Benim kanaatime göre Tarihçilikte yalnız kütüphane veya arşiv çalışması yetmez. Alana da çıkmak, incelediğiniz konunun geçtiği mekânları veya incelediğiniz kişinin hayatının geçtiği yerleri dolaşmak, oradaki izleri, kalıntıları görmek, insanlarla konuşmak son derece gereklidir. Kısacası her ikisini de yapmak lazımdır. Çünkü birbirlerini tamamlarlar. Olayların geçtiği mekânları dolaşmak fikrinizi, düşüncenizi açar, incelediğiniz olayın içine sizi çeker, hayalinizi çalıştırır. Dolayısıyla yapacağınız yorum ve analizlere daha bir derinlik ve çekicilik katar. Şahsen ben yapabildiğim, imkânlarım elverdiği ölçüde bu söylediğimi uygulamaya çalışırım.
- Sizin tecrübeyle harmanlanmış öğütlerinizi dinlemek bizim için keyifli olacaktır. Son olarak hem tarih bölümünden hem de üniversitemizin diğer bölümlerinden arkadaşlarımıza öğütleriniz nelerdir?
Hangi alanda çalışmak istiyorlarsa o alanın bilgilerine sağlam bir şekilde ve metotlu olarak sahip olmak, bunun için usanmadan, ama severek çalışmak.

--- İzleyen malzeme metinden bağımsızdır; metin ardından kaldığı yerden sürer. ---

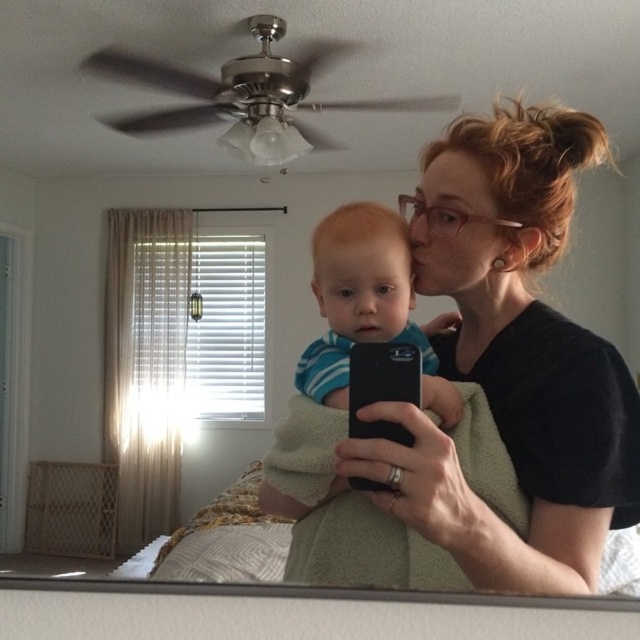 Question: Which point is farther from the camera taking this photo?

Choices:
 (A) (442, 236)
 (B) (422, 360)

Answer: (B)

Question: Among these objects, which one is farthest from the camera?

Choices:
 (A) smooth blue striped shirt at center
 (B) black matte shirt at center

Answer: (A)

Question: From the image, what is the correct spatial relationship of black matte shirt at center in relation to smooth blue striped shirt at center?

Choices:
 (A) left
 (B) right

Answer: (B)

Question: Can you confirm if smooth blue striped shirt at center is positioned below black matte smartphone at center?

Choices:
 (A) no
 (B) yes

Answer: (A)

Question: Which point is closer to the camera?

Choices:
 (A) black matte shirt at center
 (B) smooth blue striped shirt at center
 (C) black matte smartphone at center

Answer: (A)

Question: Does black matte shirt at center have a lesser width compared to smooth blue striped shirt at center?

Choices:
 (A) yes
 (B) no

Answer: (B) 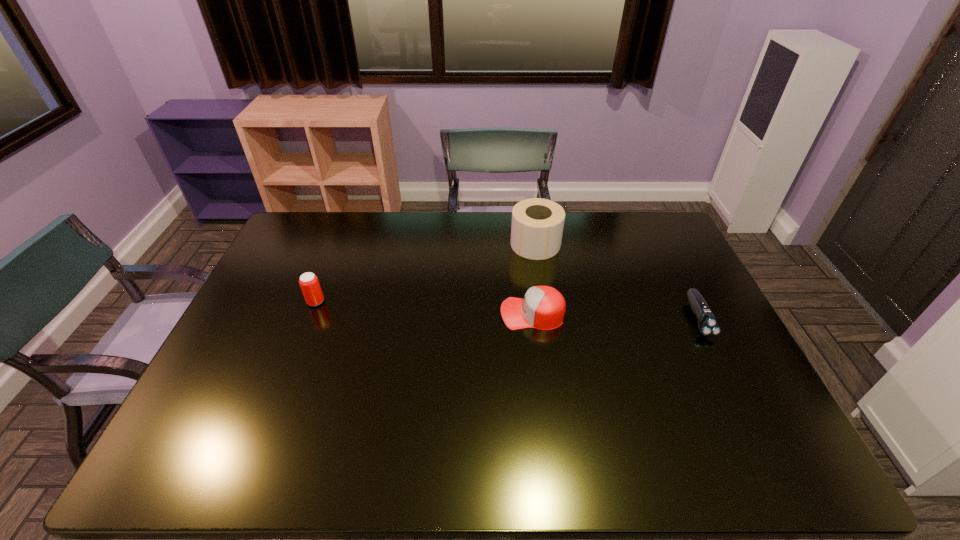 Select which object appears as the third closest to the baseball cap. Please provide its 2D coordinates. Your answer should be formatted as a tuple, i.e. [(x, y)], where the tuple contains the x and y coordinates of a point satisfying the conditions above.

[(309, 283)] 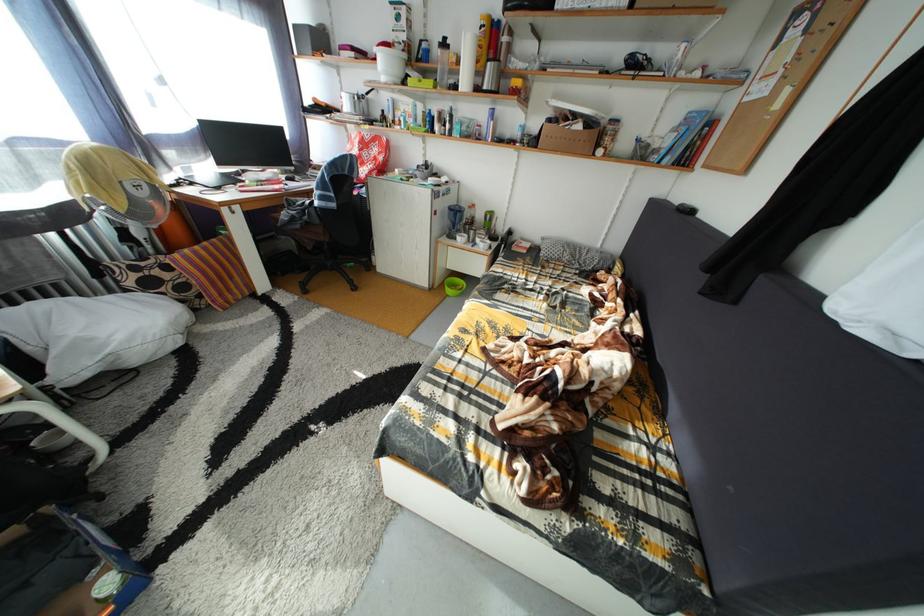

Kısacası hiçbir maddi karşılık beklemeden, amatör araştırıcılık ruhuyla, Frenklerin “scientific curiosity” dedikleri bilimsel merak sevkiyle, ama profesyonel ve bilimsel metotlarla çalışmak lazımdır. Yani yüksünerek değil, severek, hatta bir çeşit ruhsal bir zevk duyarak çalışmak gerekir. Sevmezseniz eliniz boş kalır. Severseniz üretebilirsiniz. Ürettiğiniz bilgi işe yarar. Aksi halde o alanın rutin, standart bilgisiyle kalır, hiçbir katkı yapamazsınız.